Energy from conservation of charge is 4 times less than energy from conservation of energy.

d)Which of your colleagues is correct? Does the superconducting switch allow dissipationless computation? Make a mathematical argument about why either conservation of charge or energy must be wrong.

Homework Equations

$$C=QV$$
$$E=\frac{1}{2}CV^2_{dd}$$

The Attempt at a Solution

d)
Can't seem to figure out why.

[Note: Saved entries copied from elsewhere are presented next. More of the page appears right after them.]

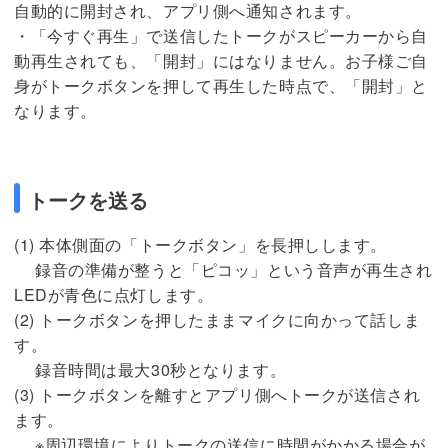
自動的に開封され、アプリ側へ通知されます。
・「今すぐ再生」で送信したトークがスピーカーから自
動再生されても、「開封」にはなりません。お子様ご自
身がトークボタンを押して再生した時点で、「開封」と
なります。
トークを送る
(1) 本体側面の「トークボタン」を長押しします。
録音の準備が整うと「ピコッ」という音声が再生され
LEDが青色に点灯します。
(2) トークボタンを押したままマイクに向かって話しま
す。
録音時間は最大30秒となります。
(3) トークボタンを離すとアプリ側へトークが送信され
ます。
※周辺環境によりトークの送信に時間がかかる場合が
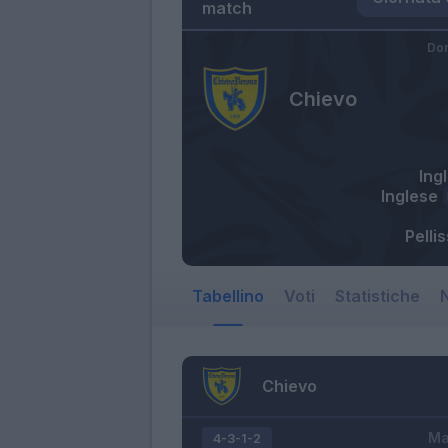
match
Dom
Chievo
Ing
Inglese
Pellis
Tabellino
Voti
Statistiche
N
Chievo
Ma
4-3-1-2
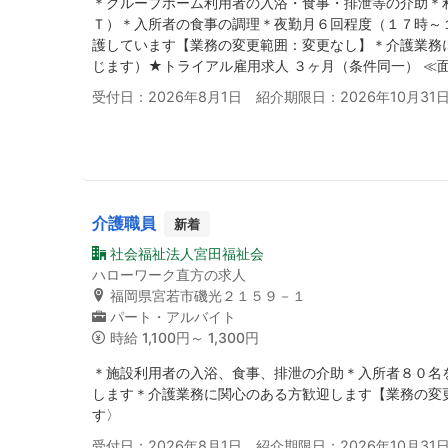
＊グループホーム利用者の入浴・食事・排泄等の介助＊
Ｔ）＊入所者の食事の調理＊夜勤月６回程度（１７時～
護しています【業務の変更範囲：変更なし】＊介護業務
じます）★トライアル雇用求人 ３ヶ月（条件同一） ≪
受付日：2026年8月1日 紹介期限日：2026年10月31
介護職員
新着
社会福祉法人宮田福祉会
ハローワーク直方の求人
福岡県宮若市磯光２１５９－１
パート・アルバイト
時給
1,100円～ 1,300円
＊施設利用者の入浴、食事、排泄の介助＊入所者８０名
します＊介護業務に関心のある方歓迎します【業務の変
す〉
受付日：2026年8月1日 紹介期限日：2026年10月31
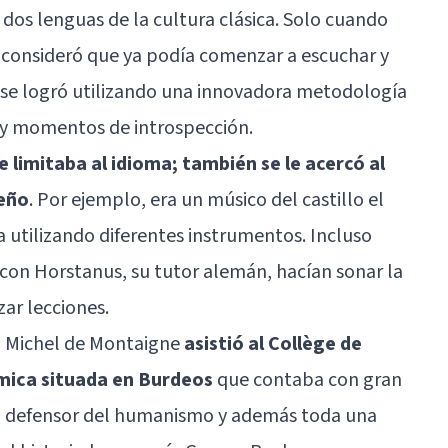
 dos lenguas de la cultura clásica. Solo cuando
 consideró que ya podía comenzar a escuchar y
 se logró utilizando una innovadora metodología
s y momentos de introspección.
e limitaba al idioma; también se le acercó al
eño
. Por ejemplo, era un músico del castillo el
 utilizando diferentes instrumentos. Incluso
con Horstanus, su tutor alemán, hacían sonar la
ar lecciones.
, Michel de Montaigne
asistió al Collège de
mica situada en Burdeos
que contaba con gran
ro defensor del humanismo y además toda una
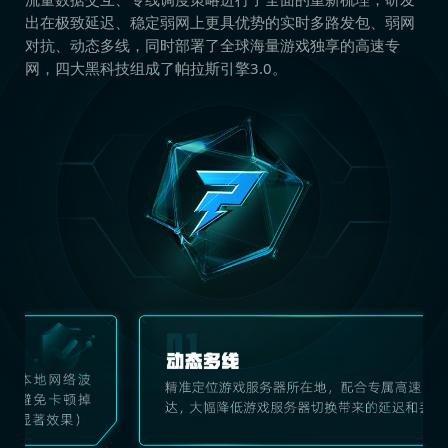
出在极致延迟、稳定弱网上更具优势的实时多路发包、弱网
对抗、动态多线，同时部署了全球海量游戏独享的高速专
网，四大黑科技组成了帕拉斯引擎3.0。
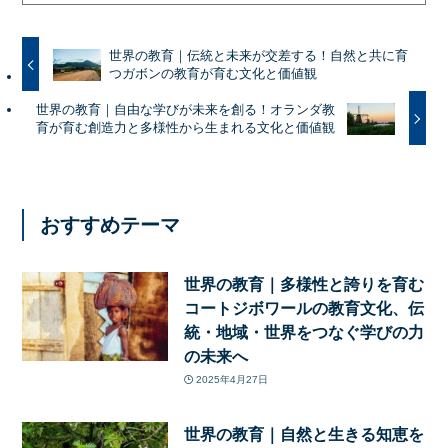
世界の教育｜伝統と未来が交差する！自然と共に育
つガボンの教育が育む文化と価値観
世界の教育｜自由な学びが未来を創る！オランダ教
育が育む創造力と多様性から生まれる文化と価値観
おすすめテーマ
世界の教育｜多様性と誇りを育む
コートジボワールの教育文化、伝
統・地域・世界をつなぐ学びの力
の未来へ
2025年4月27日
世界の教育｜自然と生きる知恵を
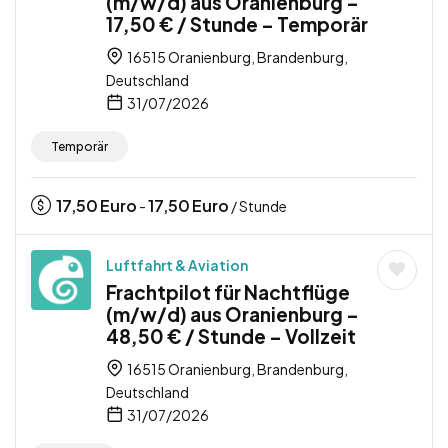
(m/w/d) aus Oranienburg –
17,50 € / Stunde – Temporär
16515 Oranienburg, Brandenburg,
Deutschland
31/07/2026
Temporär
17,50
Euro
17,50
Euro
-
/ Stunde
Luftfahrt & Aviation
Frachtpilot für Nachtflüge
(m/w/d) aus Oranienburg –
48,50 € / Stunde – Vollzeit
16515 Oranienburg, Brandenburg,
Deutschland
31/07/2026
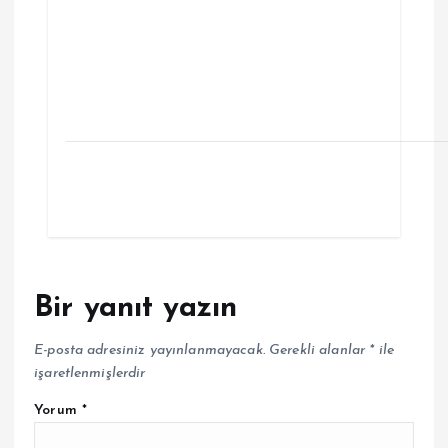
Bir yanıt yazın
E-posta adresiniz yayınlanmayacak.
Gerekli alanlar
*
ile
işaretlenmişlerdir
Yorum
*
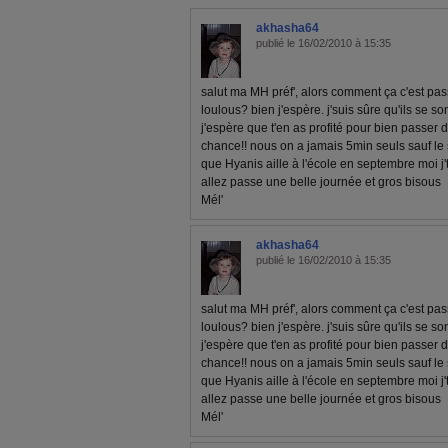
akhasha64
publié le 16/02/2010 à 15:35
salut ma MH préf', alors comment ça c'est p
loulous? bien j'espère. j'suis sûre qu'ils se s
j'espère que t'en as profité pour bien passer d
chance!! nous on a jamais 5min seuls sauf le so
que Hyanis aille à l'école en septembre moi j'te 
allez passe une belle journée et gros bisous
Mél'
akhasha64
publié le 16/02/2010 à 15:35
salut ma MH préf', alors comment ça c'est p
loulous? bien j'espère. j'suis sûre qu'ils se s
j'espère que t'en as profité pour bien passer d
chance!! nous on a jamais 5min seuls sauf le so
que Hyanis aille à l'école en septembre moi j'te 
allez passe une belle journée et gros bisous
Mél'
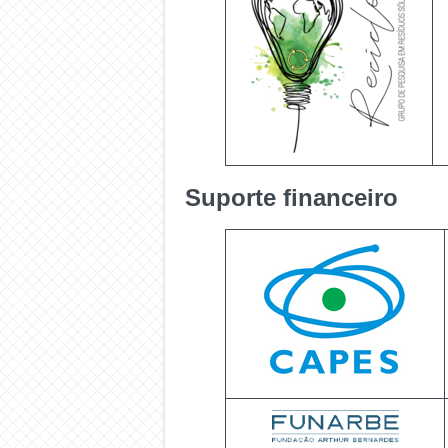
Suporte financeiro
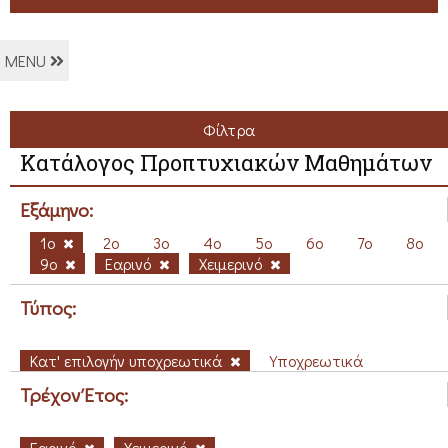
MENU
Φίλτρα
Κατάλογος Προπτυχιακών Μαθημάτων
Εξάμηνο:
1ο
2ο
3ο
4ο
5ο
6ο
7ο
8ο
9ο
Εαρινό
Χειμερινό
Τύπος:
Κατ' επιλογήν υποχρεωτικά
Υποχρεωτικά
Τρέχον Έτος:
Εαρινό
Χειμερινό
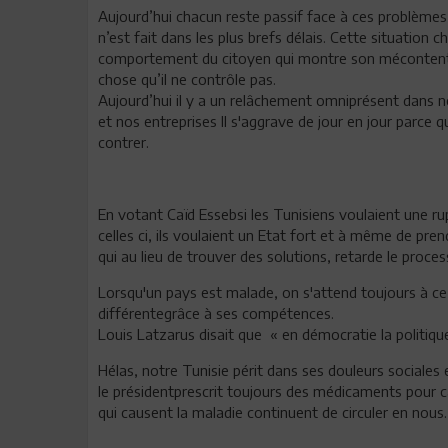
Aujourd’hui chacun reste passif face à ces problèmes 
n’est fait dans les plus brefs délais. Cette situation ch
comportement du citoyen qui montre son mécontenteme
chose qu’il ne contrôle pas.
Aujourd’hui il y a un relâchement omniprésent dans n
et nos entreprises Il s'aggrave de jour en jour parce 
contrer.
En votant Caïd Essebsi les Tunisiens voulaient une ru
celles ci, ils voulaient un Etat fort et à même de pren
qui au lieu de trouver des solutions, retarde le proc
Lorsqu'un pays est malade, on s'attend toujours à ce 
différentegrâce à ses compétences.
Louis Latzarus disait que « en démocratie la politiq
Hélas, notre Tunisie périt dans ses douleurs sociale
le présidentprescrit toujours des médicaments pour ca
qui causent la maladie continuent de circuler en nous.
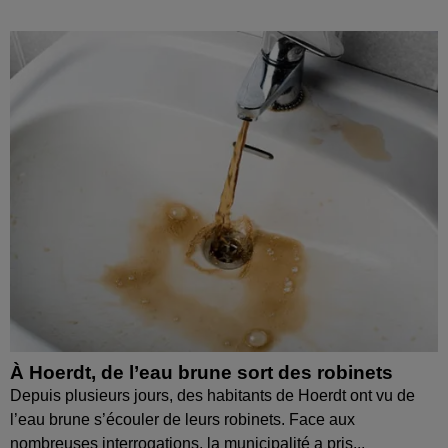
À Hoerdt, de l’eau brune sort des robinets
Depuis plusieurs jours, des habitants de Hoerdt ont vu de
l’eau brune s’écouler de leurs robinets. Face aux
nombreuses interrogations, la municipalité a pris...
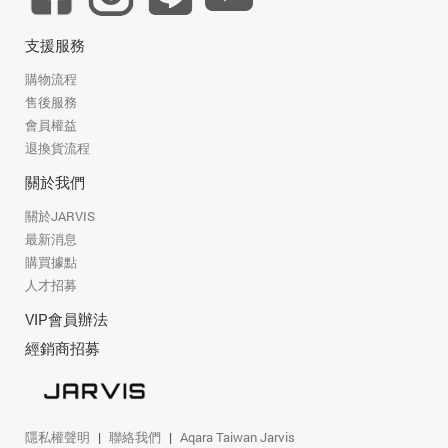
支援服務
購物流程
售後服務
會員權益
退換貨流程
關於我們
關於JARVIS
最新消息
購買據點
人才招募
VIP會員辦法
經銷商招募
隱私權聲明
聯絡我們
Aqara Taiwan Jarvis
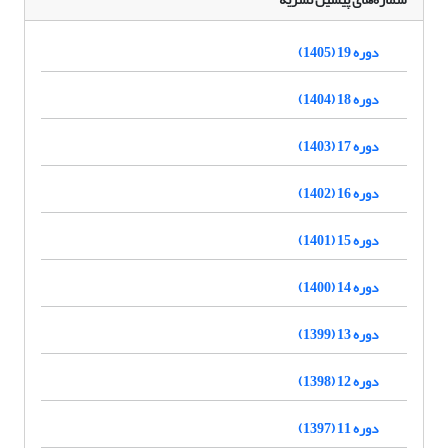
دوره 19 (1405)
دوره 18 (1404)
دوره 17 (1403)
دوره 16 (1402)
دوره 15 (1401)
دوره 14 (1400)
دوره 13 (1399)
دوره 12 (1398)
دوره 11 (1397)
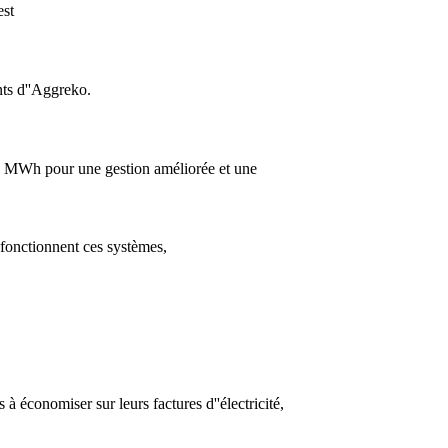
est
nts d''Aggreko.
rs MWh pour une gestion améliorée et une
 fonctionnent ces systèmes,
à économiser sur leurs factures d''électricité,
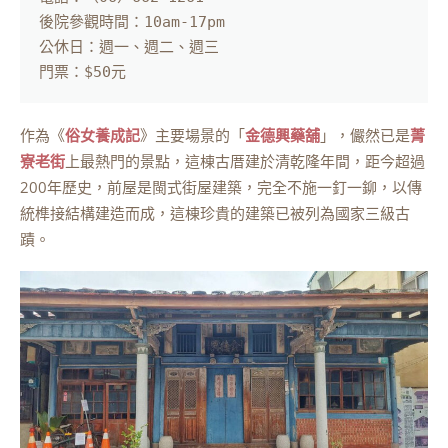
後院參觀時間：10am-17pm

公休日：週一、週二、週三

門票：$50元
作為《
俗女養成記
》主要場景的「
金德興藥舖
」，儼然已是
菁
寮老街
上最熱門的景點，這棟古厝建於清乾隆年間，距今超過
200年歷史，前屋是閩式街屋建築，完全不施一釘一鉚，以傳
統榫接結構建造而成，這棟珍貴的建築已被列為國家三級古
蹟。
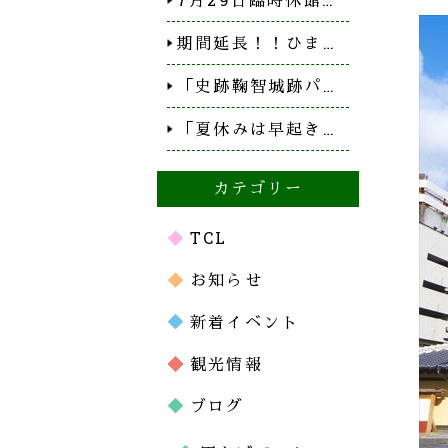
期間延長！！ひま…
「史跡鞠智城跡パ…
「夏休みは早起き…
カテゴリー
TCL
お知らせ
新着イベント
観光情報
ブログ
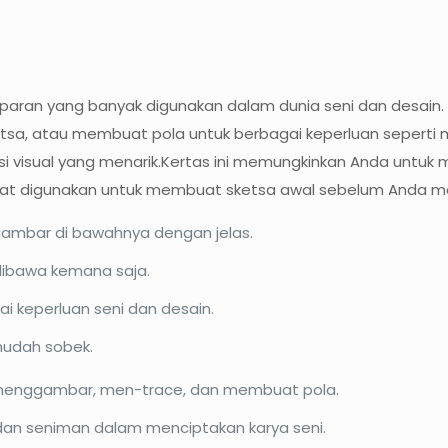
ansparan yang banyak digunakan dalam dunia seni dan desai
atau membuat pola untuk berbagai keperluan seperti menjah
i visual yang menarik.Kertas ini memungkinkan Anda untuk
a dapat digunakan untuk membuat sketsa awal sebelum Anda
ambar di bawahnya dengan jelas.
ibawa kemana saja.
i keperluan seni dan desain.
mudah sobek.
k menggambar, men-trace, dan membuat pola.
dan seniman dalam menciptakan karya seni.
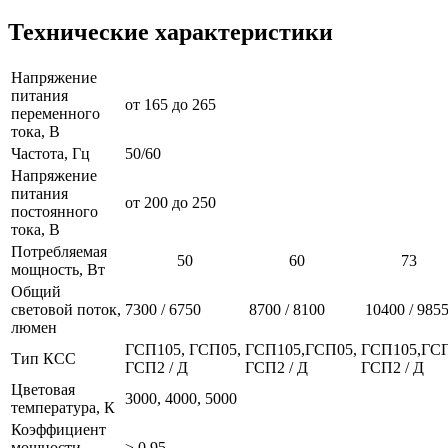
Технические характеристики
Напряжение
питания
от 165 до 265
переменного
тока, В
Частота, Гц
50/60
Напряжение
питания
от 200 до 250
постоянного
тока, В
Потребляемая
50
60
73
мощность, Вт
Общий
световой поток,
7300 / 6750
8700 / 8100
10400 / 985
люмен
ГСП105, ГСП05,
ГСП105,ГСП05,
ГСП105,ГСП
Тип КСС
ГСП2 / Д
ГСП2 / Д
ГСП2 / Д
Цветовая
3000, 4000, 5000
температура, К
Коэффициент
мощности
≥ 0,95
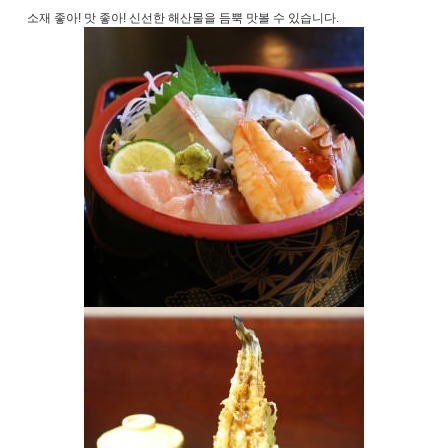
소재 좋아! 맛 좋아! 신선한 해산물을 듬뿍 맛볼 수 있습니다.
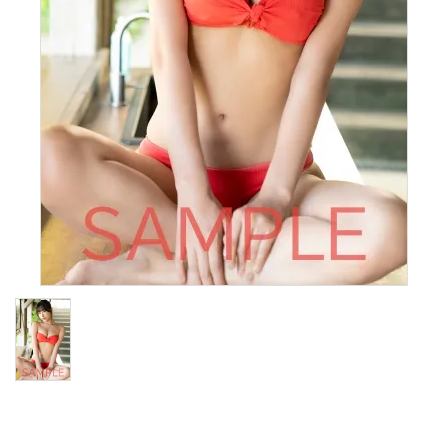
S Cawaii! ME
声優写真集・フォトブック
声優グッズ
グラビア
アイドル・タレント
ヒーロー文庫
ロト・ナンバーズ書籍・グッズ
ご利用ガイド
プライバシーポリシー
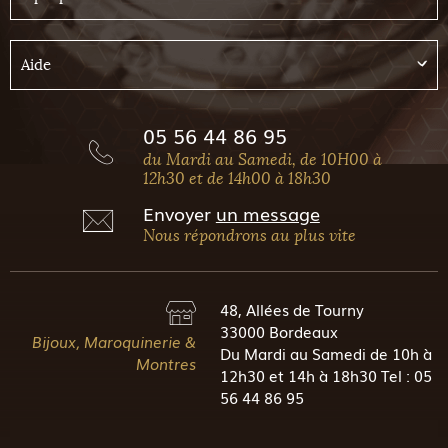
Aide
05 56 44 86 95
du Mardi au Samedi, de 10H00 à
12h30 et de 14h00 à 18h30
Envoyer
un message
Nous répondrons au plus vite
48, Allées de Tourny
33000 Bordeaux
Bijoux, Maroquinerie &
Du Mardi au Samedi de 10h à
Montres
12h30 et 14h à 18h30 Tel : 05
56 44 86 95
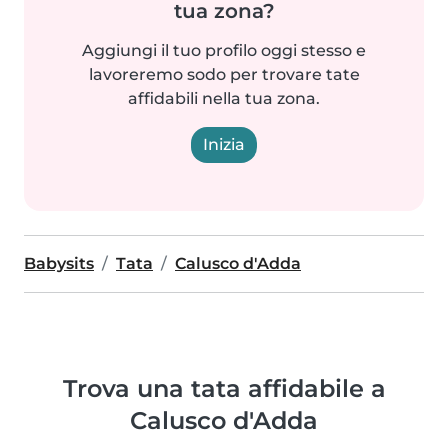
tua zona?
Aggiungi il tuo profilo oggi stesso e
lavoreremo sodo per trovare tate
affidabili nella tua zona.
Inizia
Babysits
Tata
Calusco d'Adda
Trova una tata affidabile a
Calusco d'Adda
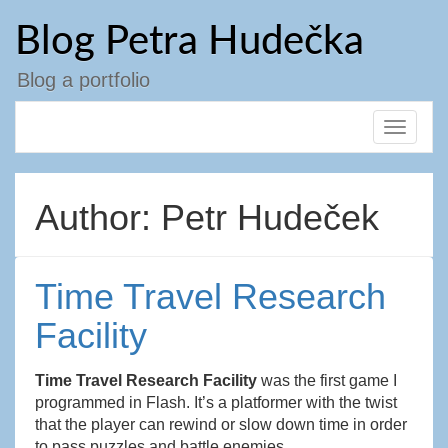
Přejít
Blog Petra Hudečka
k
obsahu
webu
Blog a portfolio
Toggle
navigat
Author:
Petr Hudeček
Time Travel Research
Facility
Time Travel Research Facility
was the first game I
programmed in Flash. It’s a platformer with the twist
that the player can rewind or slow down time in order
to pass puzzles and battle enemies.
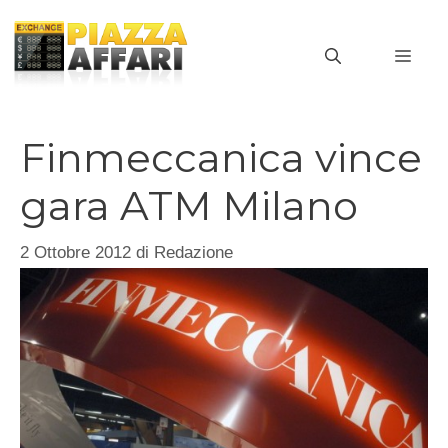
Vai
al
MEN
contenuto
Finmeccanica vince
gara ATM Milano
2 Ottobre 2012
di
Redazione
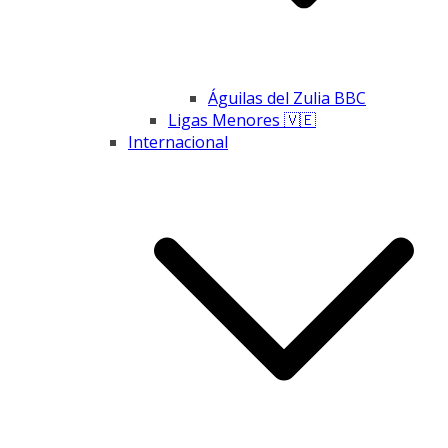
Águilas del Zulia BBC
Ligas Menores 🇻🇪
Internacional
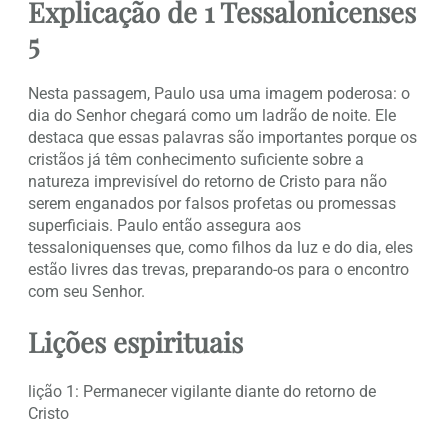
Explicação de 1 Tessalonicenses
5
Nesta passagem, Paulo usa uma imagem poderosa: o
dia do Senhor chegará como um ladrão de noite. Ele
destaca que essas palavras são importantes porque os
cristãos já têm conhecimento suficiente sobre a
natureza imprevisível do retorno de Cristo para não
serem enganados por falsos profetas ou promessas
superficiais. Paulo então assegura aos
tessaloniquenses que, como filhos da luz e do dia, eles
estão livres das trevas, preparando-os para o encontro
com seu Senhor.
Lições espirituais
lição 1: Permanecer vigilante diante do retorno de
Cristo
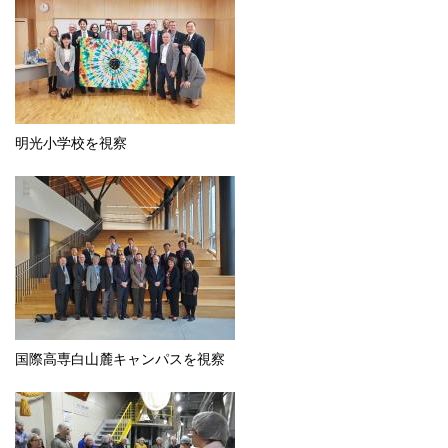
明光小学校を視察
国際高専白山麓キャンパスを視察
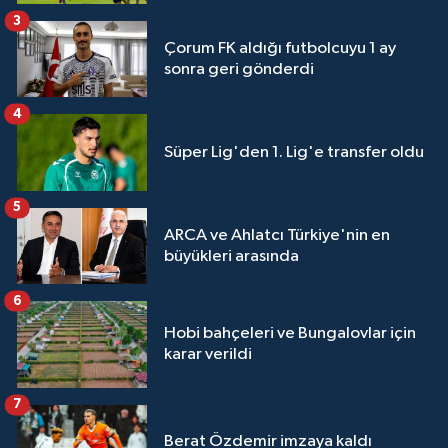
3
Çorum FK aldığı futbolcuyu 1 ay
sonra geri gönderdi
4
Süper Lig'den 1. Lig'e transfer oldu
5
ARCA ve Ahlatcı Türkiye'nin en
büyükleri arasında
6
Hobi bahçeleri ve Bungalovlar için
karar verildi
7
Berat Özdemir imzaya kaldı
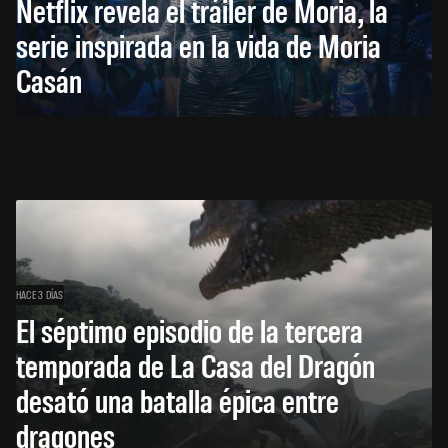
Netflix revela el tráiler de Moria, la
serie inspirada en la vida de Moria
Casán
HACE 3 DÍAS
El séptimo episodio de la tercera
temporada de La Casa del Dragón
desató una batalla épica entre
dragones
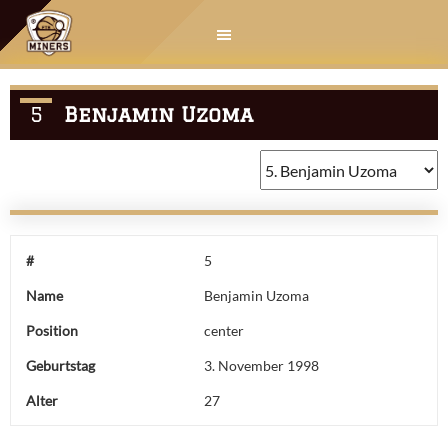
Springe
zum
Inhalt
5
Benjamin Uzoma
#
5
Name
Benjamin Uzoma
Position
center
Geburtstag
3. November 1998
Alter
27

I know if a PMOS was charging up a capacitor it takes
$$E=CV^2_{dd}$$ to charge a capacitor while the energy that is stored on the capacitor is $$E=\frac{1}{2}CV^2_{dd}$$ so half of the energy is lost to the PMOS.
I'm thinking the reason why one conservation is incorrect is due to something like this.

 

[willem2]

The problem here is that with no losses at all, you'll never get an equilibrium state, a loop has an inductance, so the charges will keep on moving between the capacitors, and the energy will move between the capacitors and the magnetic field, so most of the questions don't make sense.
If there really are no losses
a) there is no final voltage at Q
b) there is no final voltage at Q
c) the energy in the system is constant, but you must consider the magnetic field also.

 

[SeriousNoob]

Oh, I think the capacitors are supposed to be grounded.

 

[willem2]

Oh, I think the capacitors are supposed to be grounded.]

Why would that change anything?

 

[SeriousNoob]

You have 4 capacitors in parallel if ABC are HIGH so the doesn't the charge distribute?